- [What the exercise asks]: Please retype all of the entries that follow, leaving the images out.

Records from a data collection
'''
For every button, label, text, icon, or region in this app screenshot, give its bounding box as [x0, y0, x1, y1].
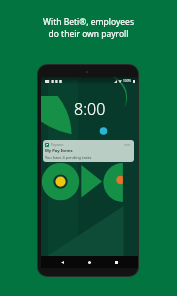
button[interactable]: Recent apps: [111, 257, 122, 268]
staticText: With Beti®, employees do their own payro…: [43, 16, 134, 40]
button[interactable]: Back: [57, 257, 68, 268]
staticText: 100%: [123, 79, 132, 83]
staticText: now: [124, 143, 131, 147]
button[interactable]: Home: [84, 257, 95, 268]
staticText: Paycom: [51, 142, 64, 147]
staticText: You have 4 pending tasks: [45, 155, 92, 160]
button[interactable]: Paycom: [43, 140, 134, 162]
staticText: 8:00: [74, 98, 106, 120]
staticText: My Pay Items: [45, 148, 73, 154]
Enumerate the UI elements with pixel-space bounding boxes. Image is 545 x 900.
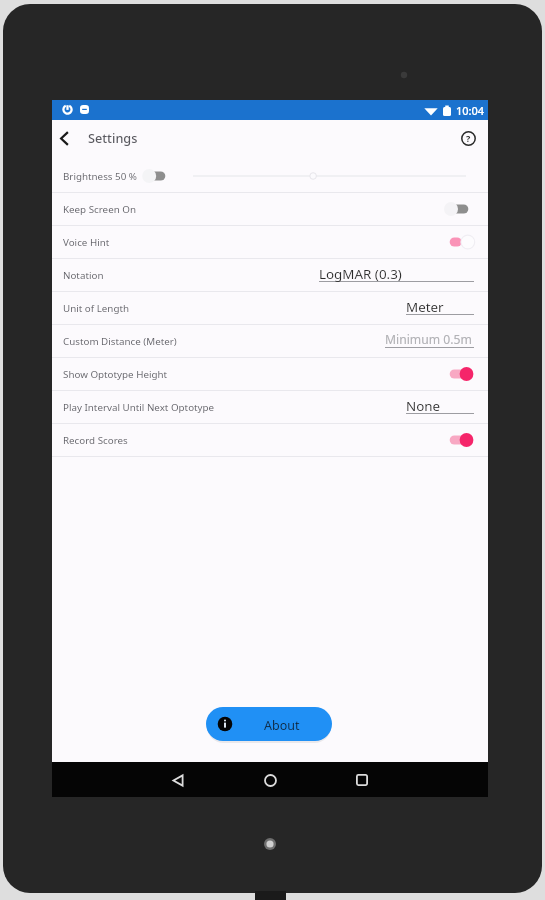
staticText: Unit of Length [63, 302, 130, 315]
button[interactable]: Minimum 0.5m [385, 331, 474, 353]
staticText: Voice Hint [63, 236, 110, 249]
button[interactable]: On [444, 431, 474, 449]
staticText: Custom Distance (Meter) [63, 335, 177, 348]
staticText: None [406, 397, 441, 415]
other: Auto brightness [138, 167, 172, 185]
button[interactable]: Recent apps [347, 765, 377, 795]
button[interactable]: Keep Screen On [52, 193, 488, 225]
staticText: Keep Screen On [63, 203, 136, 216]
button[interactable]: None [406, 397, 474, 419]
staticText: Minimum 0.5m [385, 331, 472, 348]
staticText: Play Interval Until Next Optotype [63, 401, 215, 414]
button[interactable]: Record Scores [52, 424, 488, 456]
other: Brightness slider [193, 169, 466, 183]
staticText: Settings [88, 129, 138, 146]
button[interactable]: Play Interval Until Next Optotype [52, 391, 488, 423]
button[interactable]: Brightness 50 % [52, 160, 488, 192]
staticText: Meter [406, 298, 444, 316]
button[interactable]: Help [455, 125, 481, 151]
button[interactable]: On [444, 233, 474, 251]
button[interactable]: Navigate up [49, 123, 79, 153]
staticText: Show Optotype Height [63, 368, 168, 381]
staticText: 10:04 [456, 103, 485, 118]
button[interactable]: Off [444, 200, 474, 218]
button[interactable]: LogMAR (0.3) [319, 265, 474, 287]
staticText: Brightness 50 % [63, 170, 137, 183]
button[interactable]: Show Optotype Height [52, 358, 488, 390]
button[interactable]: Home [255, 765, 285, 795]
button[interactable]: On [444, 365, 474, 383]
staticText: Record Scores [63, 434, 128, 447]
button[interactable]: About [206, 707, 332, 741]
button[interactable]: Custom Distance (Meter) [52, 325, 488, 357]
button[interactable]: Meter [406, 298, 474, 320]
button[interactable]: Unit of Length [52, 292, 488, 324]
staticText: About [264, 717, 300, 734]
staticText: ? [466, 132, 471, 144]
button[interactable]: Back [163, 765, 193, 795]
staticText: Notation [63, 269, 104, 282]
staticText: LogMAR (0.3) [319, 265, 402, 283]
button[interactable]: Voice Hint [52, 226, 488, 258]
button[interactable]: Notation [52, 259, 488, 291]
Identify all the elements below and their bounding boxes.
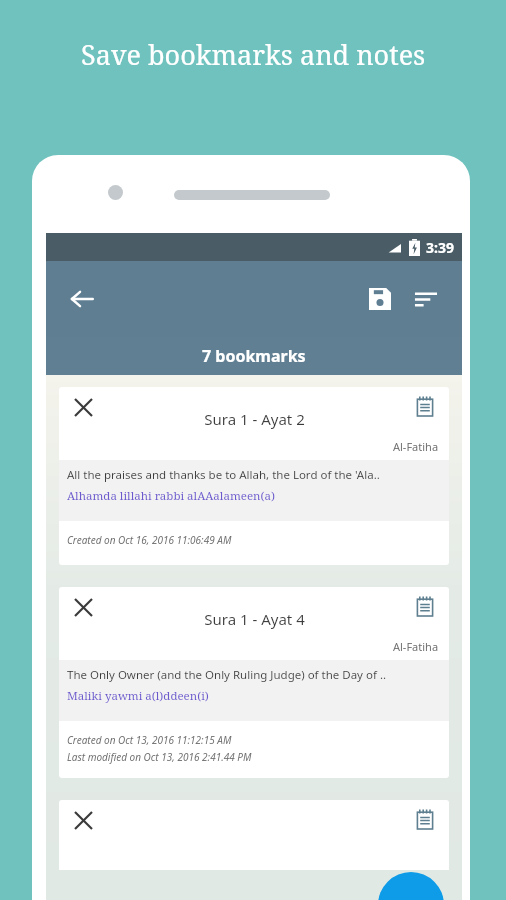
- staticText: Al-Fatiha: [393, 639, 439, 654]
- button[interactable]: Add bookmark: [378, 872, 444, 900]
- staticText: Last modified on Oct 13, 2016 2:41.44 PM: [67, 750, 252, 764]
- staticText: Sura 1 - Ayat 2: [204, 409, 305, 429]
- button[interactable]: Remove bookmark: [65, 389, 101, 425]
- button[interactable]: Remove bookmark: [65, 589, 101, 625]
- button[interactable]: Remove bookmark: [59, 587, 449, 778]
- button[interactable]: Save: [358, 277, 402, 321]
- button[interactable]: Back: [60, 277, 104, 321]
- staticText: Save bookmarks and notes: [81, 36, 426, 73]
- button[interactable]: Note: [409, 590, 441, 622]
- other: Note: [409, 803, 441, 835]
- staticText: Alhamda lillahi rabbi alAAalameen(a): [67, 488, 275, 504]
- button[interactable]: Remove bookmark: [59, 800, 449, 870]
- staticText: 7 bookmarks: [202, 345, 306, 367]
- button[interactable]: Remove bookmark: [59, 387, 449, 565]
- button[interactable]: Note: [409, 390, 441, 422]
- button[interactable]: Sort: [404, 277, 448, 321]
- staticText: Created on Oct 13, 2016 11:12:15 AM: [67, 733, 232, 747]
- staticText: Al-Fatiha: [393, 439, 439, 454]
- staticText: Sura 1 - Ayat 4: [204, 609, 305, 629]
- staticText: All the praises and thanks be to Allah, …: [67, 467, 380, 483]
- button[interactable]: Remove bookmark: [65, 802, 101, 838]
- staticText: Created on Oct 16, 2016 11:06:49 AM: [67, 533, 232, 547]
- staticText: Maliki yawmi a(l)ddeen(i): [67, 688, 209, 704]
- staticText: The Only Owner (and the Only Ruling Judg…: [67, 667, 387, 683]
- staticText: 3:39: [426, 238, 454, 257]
'''
- [Exercise result]:
For every button, label, text, icon, or region in this app screenshot, give its bounding box as [x0, y0, x1, y1].
button[interactable]: Recent apps: [111, 257, 122, 268]
staticText: With Beti®, employees do their own payro…: [43, 16, 134, 40]
button[interactable]: Back: [57, 257, 68, 268]
staticText: 100%: [123, 79, 132, 83]
staticText: now: [124, 143, 131, 147]
button[interactable]: Home: [84, 257, 95, 268]
staticText: Paycom: [51, 142, 64, 147]
staticText: You have 4 pending tasks: [45, 155, 92, 160]
button[interactable]: Paycom: [43, 140, 134, 162]
staticText: 8:00: [74, 98, 106, 120]
staticText: My Pay Items: [45, 148, 73, 154]
Enumerate the UI elements with pixel-space bounding boxes. Image is 545 x 900.
staticText: Unit of Length [63, 302, 130, 315]
button[interactable]: Minimum 0.5m [385, 331, 474, 353]
staticText: Voice Hint [63, 236, 110, 249]
button[interactable]: On [444, 431, 474, 449]
staticText: Custom Distance (Meter) [63, 335, 177, 348]
staticText: None [406, 397, 441, 415]
other: Auto brightness [138, 167, 172, 185]
button[interactable]: Recent apps [347, 765, 377, 795]
button[interactable]: Keep Screen On [52, 193, 488, 225]
staticText: Keep Screen On [63, 203, 136, 216]
button[interactable]: None [406, 397, 474, 419]
staticText: Minimum 0.5m [385, 331, 472, 348]
staticText: Play Interval Until Next Optotype [63, 401, 215, 414]
button[interactable]: Record Scores [52, 424, 488, 456]
other: Brightness slider [193, 169, 466, 183]
staticText: Settings [88, 129, 138, 146]
button[interactable]: Play Interval Until Next Optotype [52, 391, 488, 423]
button[interactable]: Brightness 50 % [52, 160, 488, 192]
staticText: Meter [406, 298, 444, 316]
button[interactable]: Help [455, 125, 481, 151]
button[interactable]: On [444, 233, 474, 251]
button[interactable]: Navigate up [49, 123, 79, 153]
staticText: Show Optotype Height [63, 368, 168, 381]
staticText: 10:04 [456, 103, 485, 118]
button[interactable]: Off [444, 200, 474, 218]
button[interactable]: LogMAR (0.3) [319, 265, 474, 287]
staticText: Brightness 50 % [63, 170, 137, 183]
button[interactable]: Show Optotype Height [52, 358, 488, 390]
button[interactable]: Home [255, 765, 285, 795]
button[interactable]: On [444, 365, 474, 383]
staticText: Record Scores [63, 434, 128, 447]
button[interactable]: About [206, 707, 332, 741]
button[interactable]: Custom Distance (Meter) [52, 325, 488, 357]
button[interactable]: Meter [406, 298, 474, 320]
button[interactable]: Unit of Length [52, 292, 488, 324]
staticText: About [264, 717, 300, 734]
staticText: ? [466, 132, 471, 144]
button[interactable]: Back [163, 765, 193, 795]
staticText: Notation [63, 269, 104, 282]
staticText: LogMAR (0.3) [319, 265, 402, 283]
button[interactable]: Voice Hint [52, 226, 488, 258]
button[interactable]: Notation [52, 259, 488, 291]
Identify all the elements below and their bounding boxes.
- staticText: Al-Fatiha: [393, 639, 439, 654]
- button[interactable]: Add bookmark: [378, 872, 444, 900]
- staticText: Last modified on Oct 13, 2016 2:41.44 PM: [67, 750, 252, 764]
- staticText: Sura 1 - Ayat 2: [204, 409, 305, 429]
- button[interactable]: Remove bookmark: [65, 389, 101, 425]
- button[interactable]: Remove bookmark: [65, 589, 101, 625]
- button[interactable]: Remove bookmark: [59, 587, 449, 778]
- button[interactable]: Save: [358, 277, 402, 321]
- button[interactable]: Back: [60, 277, 104, 321]
- staticText: Save bookmarks and notes: [81, 36, 426, 73]
- button[interactable]: Note: [409, 590, 441, 622]
- other: Note: [409, 803, 441, 835]
- staticText: Alhamda lillahi rabbi alAAalameen(a): [67, 488, 275, 504]
- button[interactable]: Remove bookmark: [59, 800, 449, 870]
- staticText: 7 bookmarks: [202, 345, 306, 367]
- button[interactable]: Remove bookmark: [59, 387, 449, 565]
- button[interactable]: Note: [409, 390, 441, 422]
- button[interactable]: Sort: [404, 277, 448, 321]
- staticText: Created on Oct 13, 2016 11:12:15 AM: [67, 733, 232, 747]
- staticText: Al-Fatiha: [393, 439, 439, 454]
- staticText: Sura 1 - Ayat 4: [204, 609, 305, 629]
- staticText: All the praises and thanks be to Allah, …: [67, 467, 380, 483]
- button[interactable]: Remove bookmark: [65, 802, 101, 838]
- staticText: Created on Oct 16, 2016 11:06:49 AM: [67, 533, 232, 547]
- staticText: Maliki yawmi a(l)ddeen(i): [67, 688, 209, 704]
- staticText: The Only Owner (and the Only Ruling Judg…: [67, 667, 387, 683]
- staticText: 3:39: [426, 238, 454, 257]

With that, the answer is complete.